By Annie Lane Creators Syndicate

Dear Annie: I recently moved in with my sister, who is two years older than me. We got into a fight recently because, while she is an extroverted, warm and beautiful person, she has a great deal of personality for me to handle.

She is always talking about anything and everything. I snapped at her when we were coming back from work together and she had spent the entire 30-minute ride talking nonstop about whatever was on her mind.

I’m an introvert and a very quiet person who doesn’t like to be noticed, which is probably the reason why we get along so well most of the time.

Is there a way I can let her know about how this is annoying without hurting her feelings since she is the best person? But honestly, there was even a guy who asked her to keep it down since she also talks very loudly. Any advice will be appreciated.

And thank you so much for all the good work. – Opposite Sisters

Dear Opposite: Acceptance, expectation and communication will help. you two. Focus on the qualities that make your sister “the best person” while at the same time respecting your own boundaries. There is nothing wrong with being an introvert or an extrovert. It’s just a matter of understanding each other and what the other person needs.

A great book for extroverts to better understand introverts is called “Quiet” by Susan Cain. Maybe the two of you could read it together and do a little book club about it. Then maybe you could read a book about extroverts. The point is to get curious about what she needs and for her to get curious about what you need. That way, you can accept the differences in each other more easily.

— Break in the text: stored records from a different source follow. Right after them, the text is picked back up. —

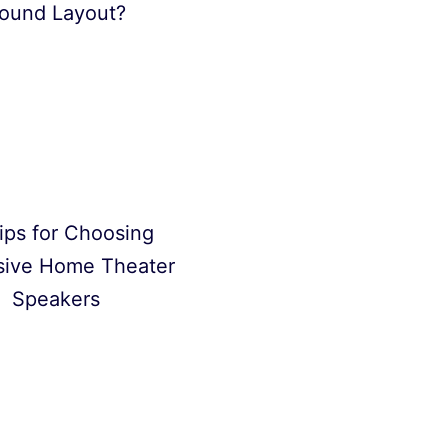
ound Layout?
ips for Choosing
sive Home Theater
Speakers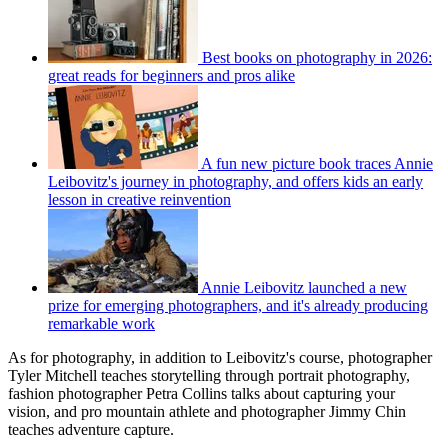
Best books on photography in 2026:
great reads for beginners and pros alike
A fun new picture book traces Annie
Leibovitz's journey in photography, and offers kids an early
lesson in creative reinvention
Annie Leibovitz launched a new
prize for emerging photographers, and it's already producing
remarkable work
As for photography, in addition to Leibovitz's course, photographer
Tyler Mitchell teaches storytelling through portrait photography,
fashion photographer Petra Collins talks about capturing your
vision, and pro mountain athlete and photographer Jimmy Chin
teaches adventure capture.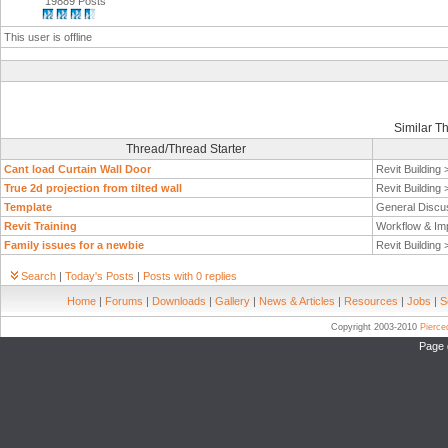
19889 Posts
This user is offline
Similar T
Thread/Thread Starter
Cant load Curtain Wall Door
Revit Building
True 2d projection from tilted wall
Revit Building
Template
General Discu
Revit Training
Workflow & Im
Family issues for a newbie
Revit Building
Search
|
Today's Posts
|
Posts with 0 replies
Home
|
Forums
|
Downloads
|
Gallery
|
News & Articles
|
Resources
|
Jobs
|
S
Copyright 2003-2010
Pierc
Page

Let her know if you had a long day at work and need some quiet time; just say that to her in a polite way – that it has nothing to do with her stories or talking, but it is what you need to recharge your system. If she can’t do that, then maybe you can find another ride and recharge on the train or bus quietly. But the most important thing for success is to communicate to her that it doesn’t have anything to do with her; it has to do with how you need to relax and unwind.